Как-то все получилось обыденно и просто — бросил на каменный уступ в расщелине кожаный баул с целым состоянием, зачем-то набросил сверху старую тряпку и выбрался наружу. Все! Можно лететь дальше. Однако магия места меня сразу не отпустила, и я позволил себе не торопясь перекусить бутербродом из подсохших лепешек и вяленого мяса, сидя на теплом камне в тени ничуть не изменившегося старого знакомого — огромного не дерева, накрывшего своим зонтиком, сросшимся с такими же соседями, изгиб речушки и прибрежные камни. Грелись на солнце скалы, прозрачная вода бежала мимо их мокрых оснований к морю, молчал за спиной сумрак таинственного леса, а я жевал надоевшую за время полета еду, запивая ее раствором пастилы из набранной прямо под ногами воды, и думал, что, возможно, это последние мгновения спокойствия и безопасности.
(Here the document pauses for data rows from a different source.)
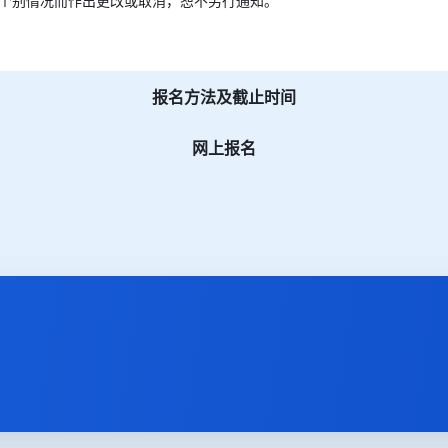
个别情况而作出更改或取消，恕不另行通知。
报名方法及截止时间
网上报名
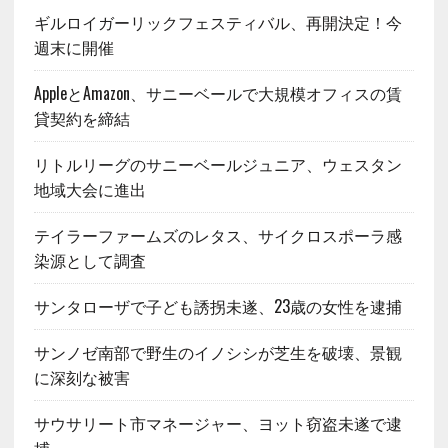
ギルロイガーリックフェスティバル、再開決定！今
週末に開催
AppleとAmazon、サニーベールで大規模オフィスの賃
貸契約を締結
リトルリーグのサニーベールジュニア、ウェスタン
地域大会に進出
テイラーファームズのレタス、サイクロスポーラ感
染源として調査
サンタローザで子ども誘拐未遂、23歳の女性を逮捕
サンノゼ南部で野生のイノシシが芝生を破壊、景観
に深刻な被害
サウサリート市マネージャー、ヨット窃盗未遂で逮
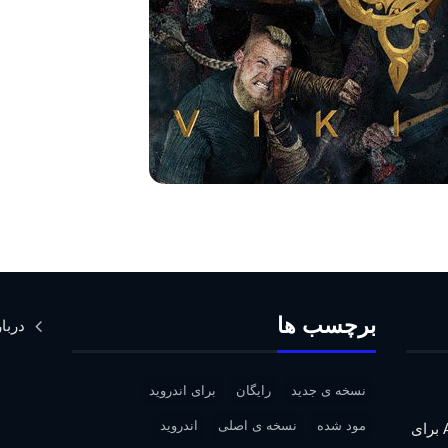
برچسب ها
دربار
نسخه ی جدید
رایگان
برای اندروید
مود شده
نسخه ی اصلی
اندروید
دانلود Assassin’s Creed IV: Black Flag برای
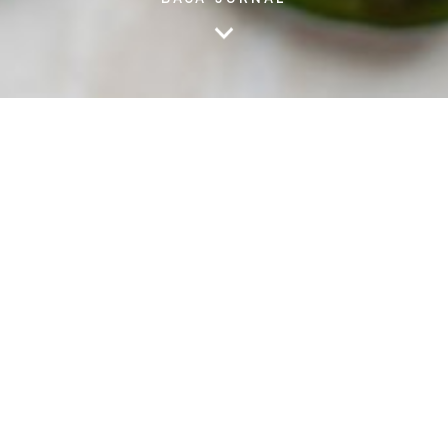
Sebagai negara yang memilki berbagai macam varian makanan
pedas, tentunya tidak sedikit juga orang yang sering
menyantap makanan tersebut. Beberapa orang mungkin
memiliki toleransi pedas lebih tinggi daripada yang lainnya.
Namun, tahukah Anda bahwa ada efek samping dalam
mengonsumsi makanan pedas? Pada jurnal minggu ini, kami akan
menjelaskan beberapa hal mengenai pengaruhnya bagi
kesehatan pencernaan Anda.
1. Dapat memicu gastritis
Mengonsumsi makanan pedas dapat menjadi pemicu timbulnya
gastritis. Gastritis terjadi akibat inflamasi mukosa gastrik pada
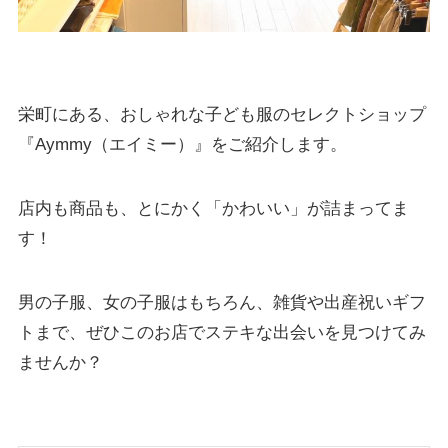
栄町にある、おしゃれな子ども服のセレクトショップ
『Aymmy（エイミー）』をご紹介します。
店内も商品も、とにかく「かわいい」が詰まってま
す！
男の子服、女の子服はもちろん、雑貨や出産祝いギフ
トまで、ぜひこのお店でステキな出会いを見つけてみ
ませんか？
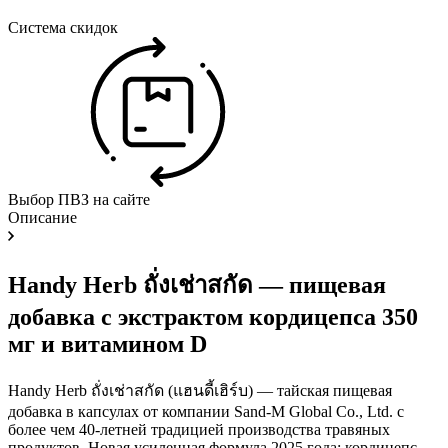
Система скидок
Выбор ПВЗ на сайте
Описание
Handy Herb ถั่งเช่าสกัด — пищевая
добавка с экстрактом кордицепса 350
мг и витамином D
Handy Herb ถั่งเช่าสกัด (แฮนดี้เฮิร์บ) — тайская пищевая
добавка в капсулах от компании Sand-M Global Co., Ltd. с
более чем 40-летней традицией производства травяных
продуктов. Новая усиленная формула 2025 года: кордицепс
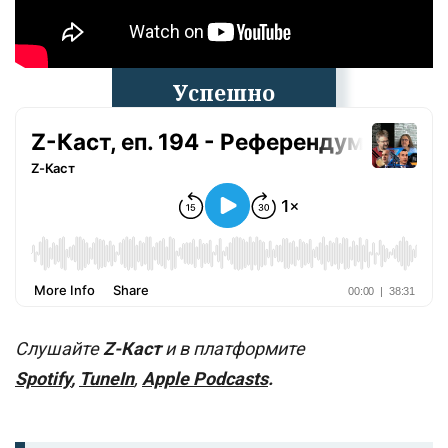
Успешно
излязохте от
профила си!
Слушайте
Z-Каст
и в платформите
Spotify
,
TuneIn
,
Apple Podcasts
.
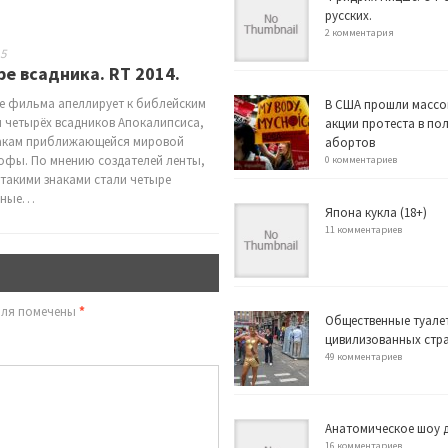
русских.
2 комментария
15
е всадника. RT 2014.
е фильма апеллирует к библейским
В США прошли массо
 четырёх всадников Апокалипсиса,
акции протеста в по
накам приближающейся мировой
абортов
офы. По мнению создателей ленты,
0 комментариев
 такими знаками стали четыре
ьные…
Япона кукла (18+)
11 комментариев
оля помечены
*
Общественные туале
цивилизованных стр
49 комментариев
Анатомическое шоу д
16 комментариев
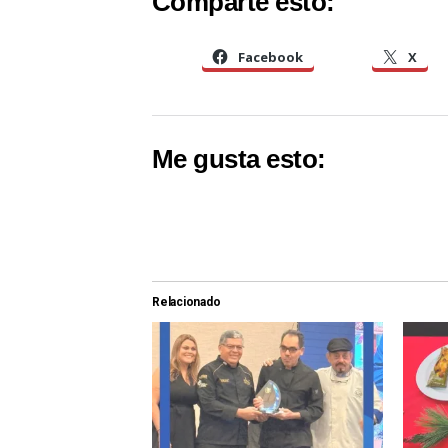
Comparte esto:
Facebook
X
Me gusta esto:
Relacionado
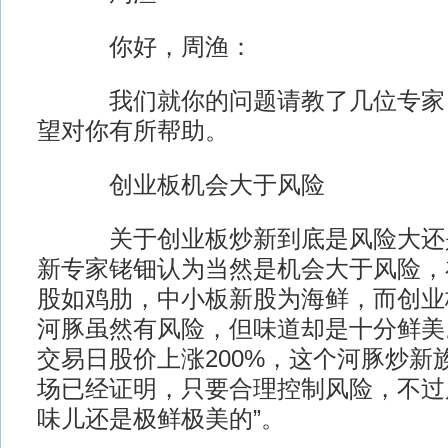
你好，周渔：
我们就你的问题请教了几位专家，
望对你有所帮助。
创业板机会大于风险
关于创业板炒新到底是风险大还是
新专家铑钿认为当然是机会大于风险，
股如鸡肋，中小板新股为海鲜，而创业
河豚虽然有风险，但味道却是十分鲜美
交易日股价上涨200%，这个河豚炒新
场已经证明，只要合理控制风险，不过
味儿还是极鲜极美的”。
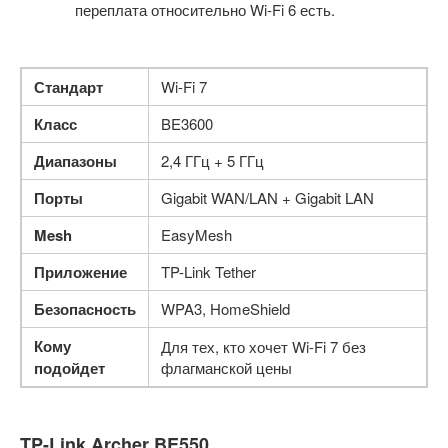
переплата относительно Wi-Fi 6 есть.
Стандарт
Wi-Fi 7
Класс
BE3600
Диапазоны
2,4 ГГц + 5 ГГц
Порты
Gigabit WAN/LAN + Gigabit LAN
Mesh
EasyMesh
Приложение
TP-Link Tether
Безопасность
WPA3, HomeShield
Кому
Для тех, кто хочет Wi-Fi 7 без
подойдет
флагманской цены
TP-Link Archer BE550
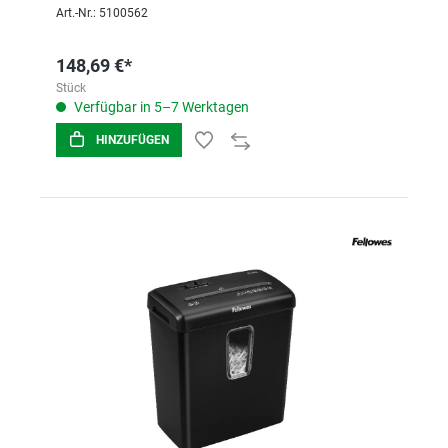
Art.-Nr.: 5100562
148,69 €*
Stück
Verfügbar in 5–7 Werktagen
HINZUFÜGEN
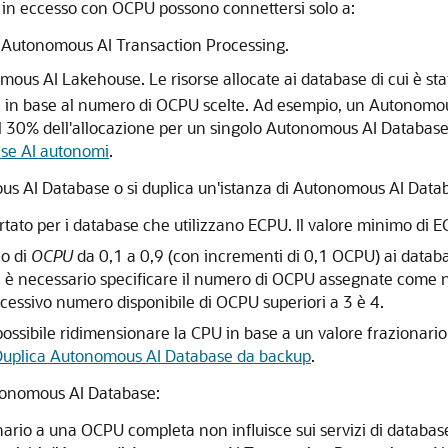
ing in eccesso con OCPU possono connettersi solo a:
di Autonomous AI Transaction Processing.
omous AI Lakehouse. Le risorse allocate ai database di cui è st
 in base al numero di OCPU scelte. Ad esempio, un Autonomou
al 30% dell'allocazione per un singolo Autonomous AI Database 
base AI autonomi
.
 AI Database o si duplica un'istanza di Autonomous AI Databas
rtato per i database che utilizzano ECPU. Il valore minimo di
io di
OCPU
da 0,1 a 0,9 (con incrementi di 0,1 OCPU) ai datab
 è necessario specificare il numero di OCPU assegnate come n
cessivo numero disponibile di OCPU superiori a 3 è 4.
ossibile ridimensionare la CPU in base a un valore frazionari
uplica Autonomous AI Database da backup
.
tonomous AI Database:
rio a una OCPU completa non influisce sui servizi di database p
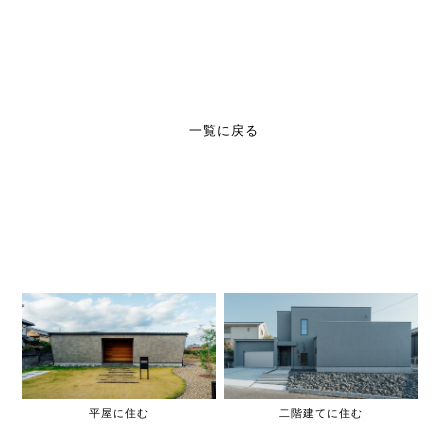
一覧に戻る
平屋に住む
二階建てに住む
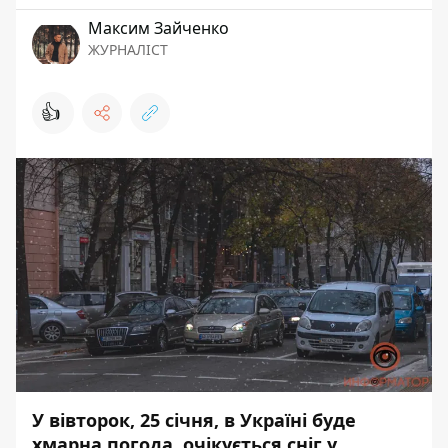
Максим Зайченко
ЖУРНАЛІСТ
👍
У вівторок, 25 січня, в Україні буде
хмарна погода, очікується сніг у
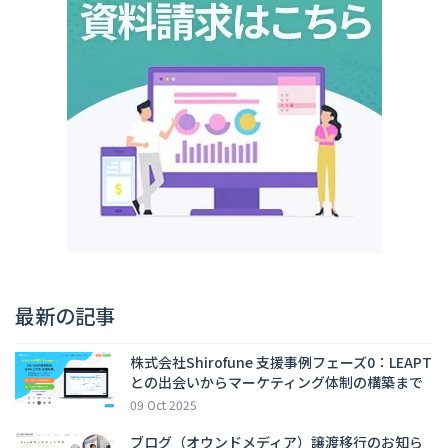
最新の記事
株式会社Shirofune 支援事例フェーズ0：LEAPT
との出会いからマーケティング体制の構築まで
09 Oct 2025
ブログ（オウンドメディア）譲渡移行のお知ら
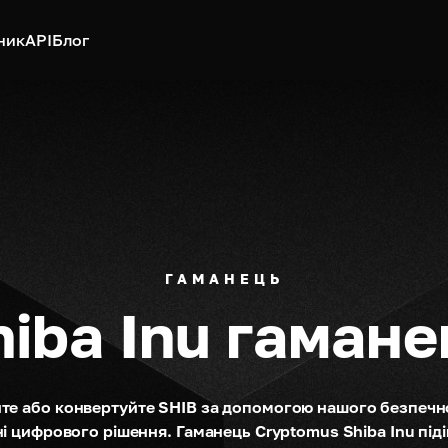
ник
API
Блог
ГАМАНЕЦЬ
hiba Inu гамане
йте або конвертуйте SHIB за допомогою нашого безпечно
 цифрового рішення. Гаманець Cryptomus Shiba Inu підій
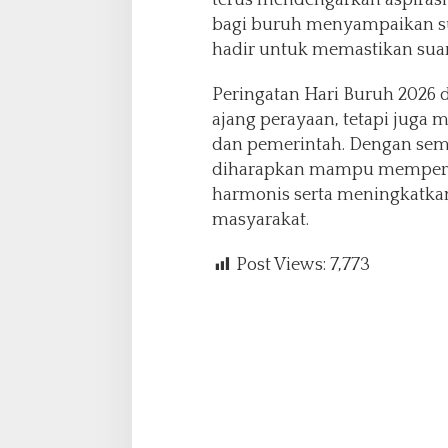
terus mendengarkan aspirasi 
bagi buruh menyampaikan s
hadir untuk memastikan suara
Peringatan Hari Buruh 2026 
ajang perayaan, tetapi juga 
dan pemerintah. Dengan sema
diharapkan mampu memperku
harmonis serta meningkatkan
masyarakat.
Post Views:
7,773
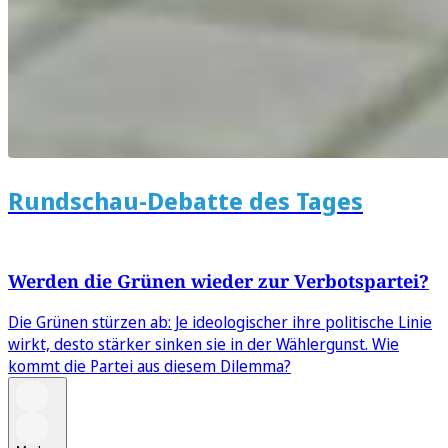
Rundschau-Debatte des Tages
Werden die Grünen wieder zur Verbotspartei?
Die Grünen stürzen ab: Je ideologischer ihre politische Linie
wirkt, desto stärker sinken sie in der Wählergunst. Wie
kommt die Partei aus diesem Dilemma?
К Саутриму подошел с опаской, со стороны останков древнего города. При ярком свете тропического солнца я обнаружил, что они, на самом деле, протянулись гораздо дальше, чем представлялось в прошлый раз — просто проходы между блоками древних по окраинам густо заросли лесом, скрывавшим масштабы. Я помнил, сколько времени и усилий пришлось потратить раньше, чтобы найти дорогу от выбранной для посадки крыши до прохода между блоками. У меня не было ни малейшего желания в одиночку повторять опыт блуждания по неизведанным тоннелям и ходам древнего города, поэтому, не блистая оригинальностью, я нашел место, где останавливался в последний раз, и бережно посадил самолет на внешне не изменившуюся крышу.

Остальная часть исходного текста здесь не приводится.